Entertaining Strangers

Note. This play was produced by the Colway Theatre Trust and not by DCPA which did not come into existence until November 1988.

Entertaining Strangers

Playwright: David Edgar
Performance venue: St Mary’s Parish Church, Dorchester
First performance: 18 November 1985
Play Office: Corn Exchange

Director: Ann Jellicoe
Assistant director: Jon Oram
Designer: Di Seymour
Music director: Andrew Dickson
Lighting director: Chris Edwards
Stage manager: Annie Hake
Play officer: Merry Hinsley

Brief synopsis

Entertaining Strangers covers 40 years of history. At the play’s core is a battle of wills between the Reverend Henry Moule, vicar of St George’s church, and Sarah Eldridge, proprietor of the Dragon Brewery – both of whom are challenged and changed by the great cholera outbreak which afflicted Dorchester in 1854.

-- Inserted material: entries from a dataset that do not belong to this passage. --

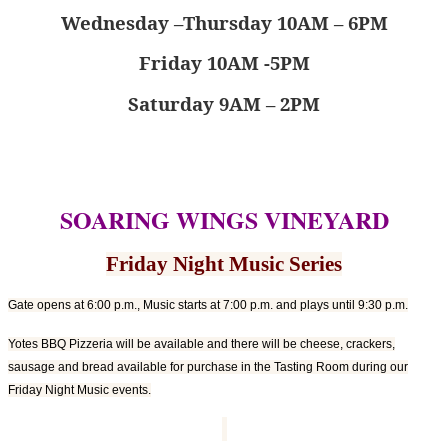
Wednesday –Thursday 10AM – 6PM
Friday 10AM -5PM
Saturday 9AM – 2PM
SOARING WINGS VINEYARD
Friday Night Music Series
Gate opens at 6:00 p.m., Music starts at 7:00 p.m. and plays until 9:30 p.m.
Yotes BBQ Pizzeria will be available and there will be cheese, crackers,
sausage and bread available for purchase in the Tasting Room during our
Friday Night Music events.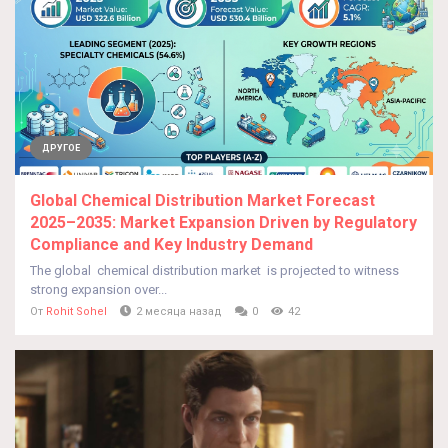
ДРУГОЕ
Global Chemical Distribution Market Forecast
2025–2035: Market Expansion Driven by Regulatory
Compliance and Key Industry Demand
The global chemical distribution market is projected to witness
strong expansion over...
От
Rohit Sohel
2 месяца назад
0
42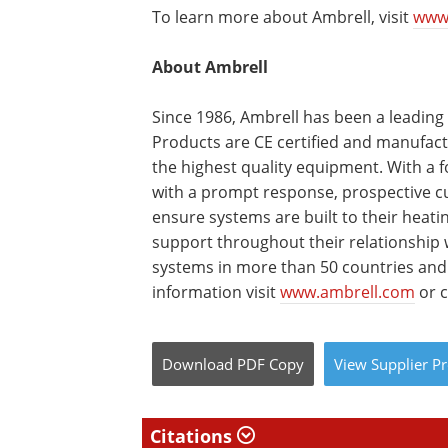
To learn more about Ambrell, visit
www
About Ambrell
Since 1986, Ambrell has been a leading
Products are CE certified and manufactu
the highest quality equipment. With a 
with a prompt response, prospective cu
ensure systems are built to their heat
support throughout their relationship w
systems in more than 50 countries an
information visit
www.ambrell.com
or c
Download
PDF Copy
View
Supplier
Pr
Citations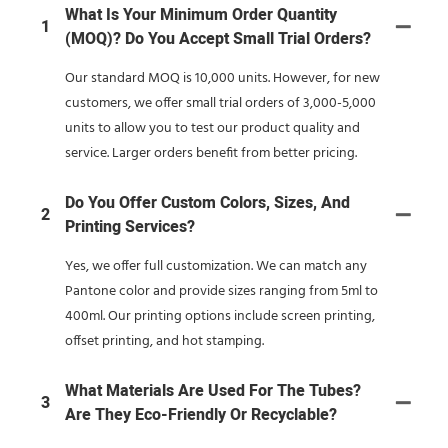
What Is Your Minimum Order Quantity
1
(MOQ)? Do You Accept Small Trial Orders?
Our standard MOQ is 10,000 units. However, for new
customers, we offer small trial orders of 3,000-5,000
units to allow you to test our product quality and
service. Larger orders benefit from better pricing.
Do You Offer Custom Colors, Sizes, And
2
Printing Services?
Yes, we offer full customization. We can match any
Pantone color and provide sizes ranging from 5ml to
400ml. Our printing options include screen printing,
offset printing, and hot stamping.
What Materials Are Used For The Tubes?
3
Are They Eco-Friendly Or Recyclable?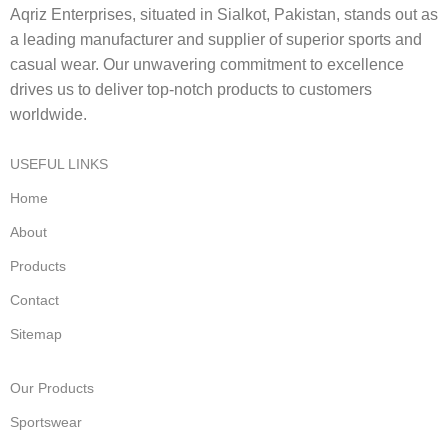
Aqriz Enterprises, situated in Sialkot, Pakistan, stands out as
a leading manufacturer and supplier of superior sports and
casual wear. Our unwavering commitment to excellence
drives us to deliver top-notch products to customers
worldwide.
USEFUL LINKS
Home
About
Products
Contact
Sitemap
Our Products
Sportswear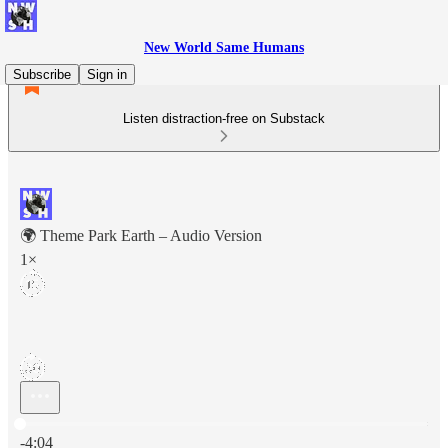
New World Same Humans
Subscribe
Sign in
Listen distraction-free on Substack
🌍 Theme Park Earth – Audio Version
1×
Current time: 0:00 / Total time: -4:04
-4:04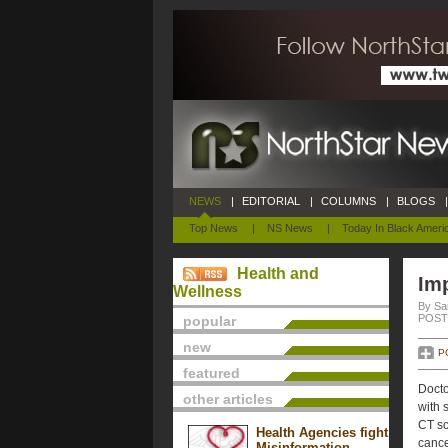
NEWS
|
EDITORIAL
|
COLUMNS
|
BLOGS
|
Top News
|
NS News
|
Today In Black Ameri
Health and
Im
Wellness
By Sa
POSTE
popular
new
P
featured
Docto
other articles
with 
CT sc
Health Agencies fight
cance
Misinformation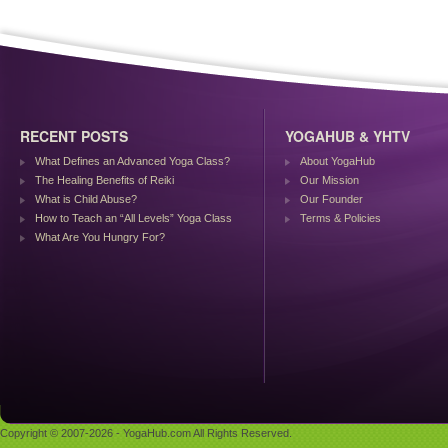
RECENT POSTS
YOGAHUB & YHTV
What Defines an Advanced Yoga Class?
About YogaHub
The Healing Benefits of Reiki
Our Mission
What is Child Abuse?
Our Founder
How to Teach an “All Levels” Yoga Class
Terms & Policies
What Are You Hungry For?
Copyright © 2007-2026 - YogaHub.com All Rights Reserved.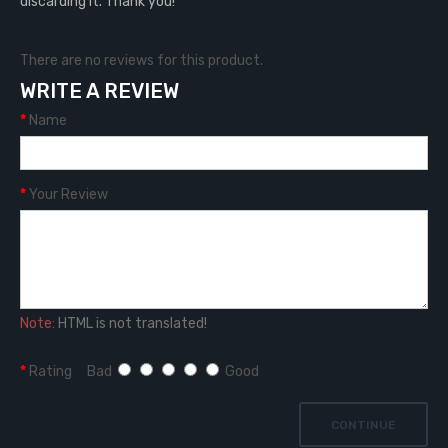
discarding it. Thank you!
There are no reviews for this product.
WRITE A REVIEW
Name
Your Review
Note:
HTML is not translated!
Rating
Bad
Good
CONTINUE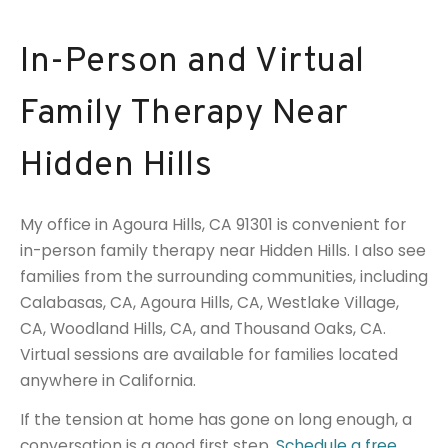
In-Person and Virtual
Family Therapy Near
Hidden Hills
My office in Agoura Hills, CA 91301 is convenient for
in-person family therapy near Hidden Hills. I also see
families from the surrounding communities, including
Calabasas, CA, Agoura Hills, CA, Westlake Village,
CA, Woodland Hills, CA, and Thousand Oaks, CA.
Virtual sessions are available for families located
anywhere in California.
If the tension at home has gone on long enough, a
conversation is a good first step.
Schedule a free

Sarah Eldridge, a beer-brewing tradeswoman, embodies the free-thinking, bustling spirit of a community beginning to reap the rewards of the Industrial Revolution. The rise to commercial eminence runs parallel to the story of Reverend Henry Moule, a hard-line fundamentalist, who believes brewing to be a sinful trade. During the Dorchester cholera epidemic Moule, spiritually intolerant, proves socially altruistic, while self-interest keeps Sarah away from helping the infectious sick.

Much of the first half of the play is set in the 1830’s – the decade in which the great industrial revolution which had been brewing for 50 years finally flapped its great iron wings and flew, promising a seemingly limitless progress towards economic and social emancipation.

But then the story moves to the 1850’s, a decade in which the confines of that revolution became painfully apparent. For all the technical achievement of the first half of the 19th century, by the advent of the second great cholera epidemic the Victorians knew little more about the workings of their own bodies than the Tudors. And in cholera they faced a hitherto unknown disease, whose means of spread was a mystery and which attacked the new classes in the expanding towns to a disproportionate and often devastating extent.